BOSTON, April 11, 2012 – Last evening the AIC Center hosted “Bangladesh: The Politics of Diaspora, Religion and Gender,” a panel discussion by local experts who took a fresh look at how religion and immigration are influencing the state of human rights and women’s rights in Bangladesh and in the extensive Bangladeshi diaspora. The event was co-sponsored by the Center for Gender Security and Human Rights at UMass Boston.

Bangladesh has the fourth largest Muslim population in the world and is among the major sources of global migrants along with Mexico, India, China and Russia. The discussion was moderated by Dr. Bandana Purkaysatha, professor of sociology and Asian-American studies at the University of Connecticut and the co-author of “Living Our Religions: Hindu and Muslim South Asian American Women Narrate Their Experiences.”

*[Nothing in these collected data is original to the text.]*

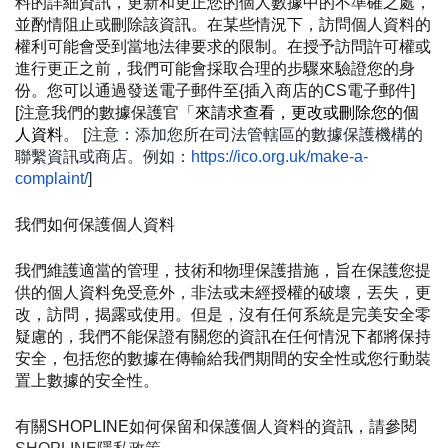
料的詳細資訊，更新和更正您的個人數據中的不準確之處，
並酌情阻止或刪除該資訊。在某些情況下，訪問個人資料的
權利可能會受到當地法律要求的限制。在授予訪問許可權或
進行更正之前，我們可能會採取合理的步驟來驗證您的身
份。您可以通過發送電子郵件至{插入商店的CS電子郵件]
[注意我們的數據保護官「
來請求查看，更改或刪除您的個
人資料
。
 [注意：添加您所在司法管轄區的數據保護機構的
聯繫資訊或商店。例如：
https://ico.org.uk/make-a-
complaint/
]
我們如何保護個人資料
我們維護適當的管理，技術和物理保護措施，旨在保護您提
供的個人資料免受意外，非法或未經授權的破壞，丟失，更
改，訪問，揭露或使用。但是，沒有任何系統是完美安全零
疑慮的，我們不能保證有關您的資訊在任何情況下都將保持
安全，包括您的數據在傳輸給我們期間的安全性或您行動裝
置上數據的安全性。
有關SHOPLINE如何保留和保護個人資料的資訊，請參閱 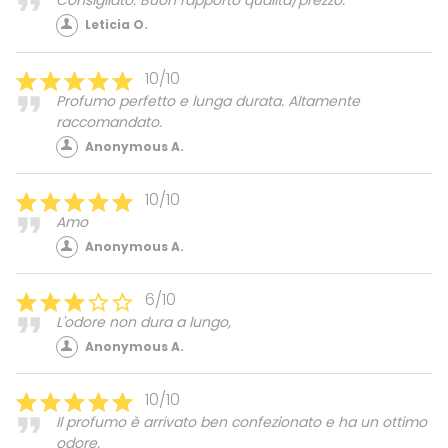
Consigliato. Buon rapporto qualità/prezzo.
Leticia O.
10/10
Profumo perfetto e lunga durata. Altamente
raccomandato.
Anonymous A.
10/10
Amo
Anonymous A.
6/10
L'odore non dura a lungo,
Anonymous A.
10/10
Il profumo è arrivato ben confezionato e ha un ottimo
odore.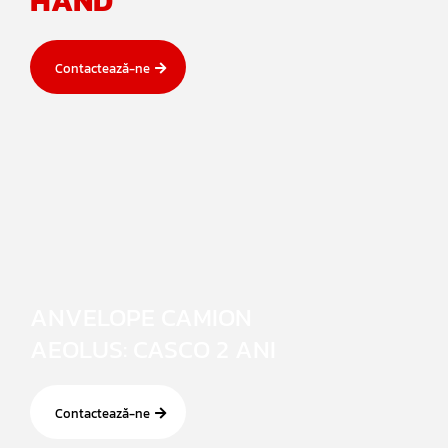
HAND
Contactează-ne
ANVELOPE CAMION
AEOLUS: CASCO 2 ANI
Contactează-ne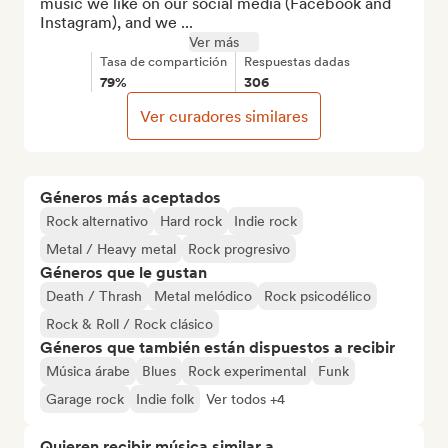
music we like on our social media (Facebook and 
Instagram), and we ...
Ver más
Tasa de compartición
Respuestas dadas
79%
306
Ver curadores similares
Géneros más aceptados
Rock alternativo
Hard rock
Indie rock
Metal / Heavy metal
Rock progresivo
Géneros que le gustan
Death / Thrash
Metal melódico
Rock psicodélico
Rock & Roll / Rock clásico
Géneros que también están dispuestos a recibir
Música árabe
Blues
Rock experimental
Funk
Garage rock
Indie folk
Ver todos +4
Quieren recibir música similar a...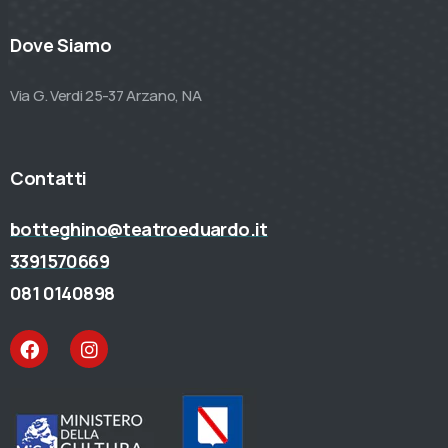
Dove Siamo
Via G. Verdi 25-37 Arzano, NA
Contatti
botteghino@teatroeduardo.it
3391570669
081 0140898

Two fascinating and thoroughly accomplished women comprised the panel. Dr. Elora Chowdhury is an assistant professor of women’s studies at the University of Massachusetts. Her recent book “Transnationalism Reversed” examines the state of women’s movement through a focus on acid attacks and organizing against acid violence in Bangladesh. Dr. Nazli Kibria is an associate professor of sociology at Boston University. She analyzed the effects of migration and the variety of migrant experiences in her book “Muslims in Motion: Islam and National Identity in the Bangladeshi Diaspora.”

The forum began with the panelists reading from their books and went on to illuminate some critical issues within the global Bangladeshi community.

Dr. Kibria shared her motivation to write a study of the Bangladeshi migrant experience. “I was deeply disturbed by the way in which Muslims were homogenized in scholarship and in public discourse,” she said. In reality, Muslim community within a single country is extremely diverse, and diasporic communities are even more complex. A migrant experience is different for a Bangladeshi moving to a Muslim-majority or a Muslim-minority country. Perceptions are also shaped by one’s gender and class. Islam’s role in migrants’ new lives differs as well, Kibria said.

Dr. Chowdhury discussed the problem of acid-throwing in Bangladesh and the issues in cooperation among local activists and international organizations. Acid-throwing must be seen as both gender violence and structural violence, Chowdhury emphasized. Two thirds of victims are women. However, rejection of sexual advances and romantic love motivate only 17% of attacks. While Bangladesh passed legislation specifically aimed towards criminalizing acid-throwing, enforcement of the law lags and perpetrators often go unpunished.

The event concluded with book signings and one-on-one interactions between the authors and attendees.